A propos du nouveau livre d’Yves Ledure

Christianisme et modernité

Rupture, réciprocité, reprise

 

 

Dans son nouveau livre au titre évocateur « La rupture. Christianisme et modernité »[1], le philosophe Yves Ledure essaie de faire comprendre au christianisme qu’il n’a pas compris la modernité et reste figé dans une tradition d’un autre âge qui lui donne l’allure d’une idéologie sans rapport avec notre temps en constant devenir et changement.

Christianisme et modernité sont ainsi les deux pôles de ce brillant essai qui appelle le christianisme à se laisser informer par une modernité qui elle – à en croire les nombreuses redites sur ses bienfaits herméneutiques – comprend à fond l’homme contemporain.

La rupture moderne fut consumée au XVIIIe siècle : d’un côté un christianisme resté dans sa présentation et son efficace métaphysique, de l’autre une modernité anthropologique qui se définit par la liberté de l’homme dans la mouvance historique.

Pour bien saisir le sens de cette rupture et ces effets sur la modernité du XXe siècle, Yves Ledure retourne à son origine pour montrer comment l’Aufklärung et les Lumières rompent les rapports avec le Dieu créateur, stable et transcendant pour mettre au centre de toute valorisation l’homme et son devenir. Sorti de l’âge métaphysique à jamais révolu, l’homme moderne entre dans l’âge anthropologique où il se comprend comme autonomie et détermination de soi à partir de ces éléments structurant de sa dynamique vitale que sont la finitude, le désir et le divin.

La rupture moderne

C’est vrai, il y a rupture entre christianisme et modernité. Le simple fait que les églises se vident et que seulement peu de monde se laisse encore enthousiasmer par une religion exprimée sur le mode de l’autorité patriarcale monothéiste témoigne qu’en modernité la religion si elle veut survivre doit se laisser transformer de telle sorte qu’elle réponde mieux aux aspirations de l’homme moderne.

Autonome, l’homme moderne ne veut et ne peut plus se concevoir comme créature d’un Dieu transcendant. Même si celle-ci était à son image, l’homme moderne refuserait d’être la création d’un dieu qui l’enfermerait dans un projet fixé et tracé d’avance. L’homme moderne n’a que faire d’une telle dépendance, il veut devenir lui-même créateur dans le devenir historique qui le caractérise désormais. Certes l’homme moderne n’est pas dupe, il se sait fini, mais essentiellement désir, il se dépasse continuellement dans sa dynamique d’autodétermination.

L’homme moderne, ce n’est plus l’homme en général dont parle encore trop souvent le christianisme de l’âge métaphysique; c’est plutôt cet être sexué, homme ou femme, à respecter dans sa différence et dans sa liberté, sans ignorer que ni l’homme, ni la femme ne sont en mesure d’incarner le tout de l’humain. Et Yves Ledure de conclure : « cette fracture originaire est la cicatrice ineffaçable qui conduit tout humain à la mort ».

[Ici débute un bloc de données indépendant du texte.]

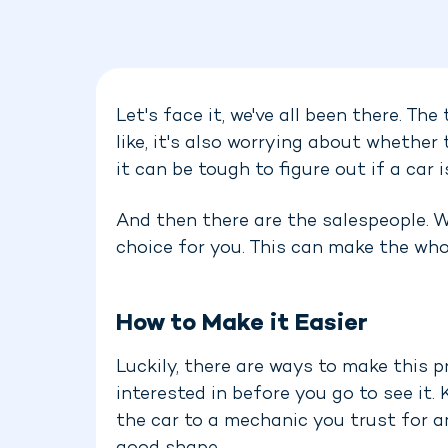
Let's face it, we've all been there. Th
like, it's also worrying about whether
it can be tough to figure out if a car i
And then there are the salespeople. We
choice for you. This can make the wh
How to Make it Easier
Luckily, there are ways to make this p
interested in before you go to see it
the car to a mechanic you trust for an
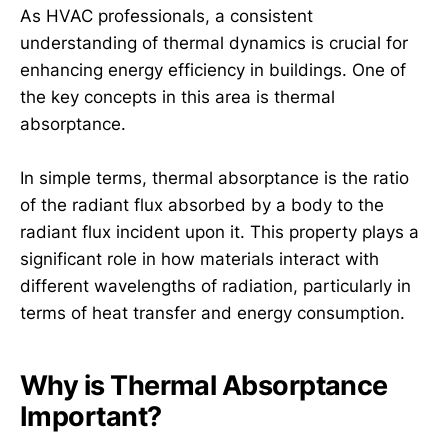
As HVAC professionals, a consistent
understanding of thermal dynamics is crucial for
enhancing energy efficiency in buildings. One of
the key concepts in this area is thermal
absorptance.
In simple terms, thermal absorptance is the ratio
of the radiant flux absorbed by a body to the
radiant flux incident upon it. This property plays a
significant role in how materials interact with
different wavelengths of radiation, particularly in
terms of heat transfer and energy consumption.
Why is Thermal Absorptance
Important?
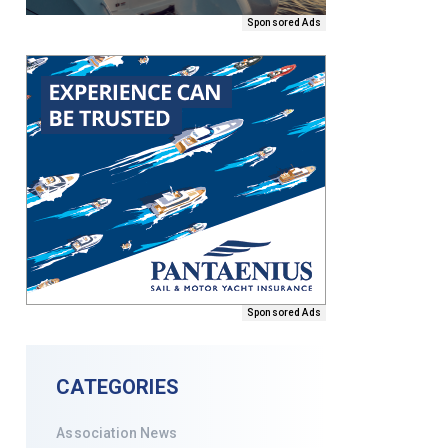
Sponsored Ads
Sponsored Ads
CATEGORIES
Association News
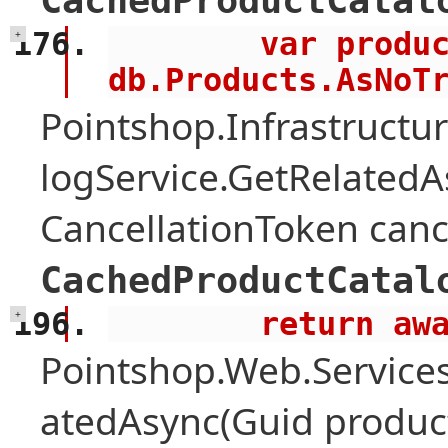
CachedProductCatal
        var product = await 
+
db.Products.AsNoT
Pointshop.Infrastructu
logService.GetRelatedA
CancellationToken canc
CachedProductCatal
        retur
+
Pointshop.Web.Services
atedAsync(Guid product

Il n’y a finalement que la mort qui pose problème à l’homme moderne, car la mort de Dieu, conséquence du refus métaphysique, loin de résoudre ses problèmes existentiels, ne fait que les poser autrement, comme Nietzsche l’avait justement relevé. Yves Ledure, fin lecteur et interprète du philosophe allemand au marteau destructeur, revient dans son essai sur l’insensé du Gai savoir pour découvrir dans l’annonce de la mort de Dieu non seulement une question sur Dieu mais aussi une question sur l’homme que cette annonce ne conforte pas, mais dont elle approfondit l’interrogation qui le déstabilise.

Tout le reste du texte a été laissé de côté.